You want to see me lose control, you say.
You are not alone in this. It’s a common theme. What I look like when I let go. What I look like when I give up control.
I want, too. I want to know why.
Do you find it beautiful? The mess, the raw humanness of it?
Does it give you power, to say you have seen what do few have? To believe that you have seen the entirely of me in a moment of vulnerability?
Does it turn you on? Me, in power, unfettered, unashamed? Is that what you imagine? Or do you imagine me broken, a huddled heap bending to your whims without regard for the shards of myself that are cracking underneath your boots?

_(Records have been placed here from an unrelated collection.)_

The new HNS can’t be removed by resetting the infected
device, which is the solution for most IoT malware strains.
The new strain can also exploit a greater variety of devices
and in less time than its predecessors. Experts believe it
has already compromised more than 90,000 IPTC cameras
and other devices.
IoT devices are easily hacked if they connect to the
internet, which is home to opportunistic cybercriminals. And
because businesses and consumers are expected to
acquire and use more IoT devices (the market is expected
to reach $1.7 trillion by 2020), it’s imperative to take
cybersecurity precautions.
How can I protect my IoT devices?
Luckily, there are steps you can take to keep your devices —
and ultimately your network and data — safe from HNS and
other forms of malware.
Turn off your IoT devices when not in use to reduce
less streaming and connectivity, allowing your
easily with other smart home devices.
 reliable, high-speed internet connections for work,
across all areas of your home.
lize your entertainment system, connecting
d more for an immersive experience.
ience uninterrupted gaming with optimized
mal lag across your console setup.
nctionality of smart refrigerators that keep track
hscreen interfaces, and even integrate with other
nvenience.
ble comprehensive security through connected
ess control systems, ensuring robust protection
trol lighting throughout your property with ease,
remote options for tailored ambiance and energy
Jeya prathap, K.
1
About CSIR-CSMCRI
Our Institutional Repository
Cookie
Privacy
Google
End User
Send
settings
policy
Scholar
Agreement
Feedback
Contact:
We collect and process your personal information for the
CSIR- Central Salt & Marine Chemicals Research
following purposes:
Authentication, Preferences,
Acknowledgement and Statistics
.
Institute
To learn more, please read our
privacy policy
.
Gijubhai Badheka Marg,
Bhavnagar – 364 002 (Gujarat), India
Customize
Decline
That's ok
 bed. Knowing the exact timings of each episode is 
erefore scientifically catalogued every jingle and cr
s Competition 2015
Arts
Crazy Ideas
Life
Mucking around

What does it mean to you? To have it, to lose it, to let it go? Is it flippant or potent? Does it twine you into me in an intricate web or do you hold back, dancing a binary line of in control/out?
To me, it tastes like shame, burning spice on the tip of my tongue, a flushed heat, a struggle. It tastes like fear, uncertainty, vulnerability. I don’t know what shape my words will take, and I dislike learning under observation. It is the tender, precious part of me that aches, quieter than the footfalls of ants, louder than the rage of a hurricane.
Control is where I live. It is safe. It is the stable core of my nuclear self. What container do you offer to hold that series of chain reactions that come when I loosen my grip?
You want to see me lose control, you say. Is it because you want to see me free or because you believe that it means you see me completely? Is my loss your gain, or are we still in this together?
Please do not confuse control with power. I have more of both than you can imagine. When I give up control, I embrace power, and that, that is the most terrifying part of all.
You want to see me lose control. I want to know what you can hold in your tender hands without shattering.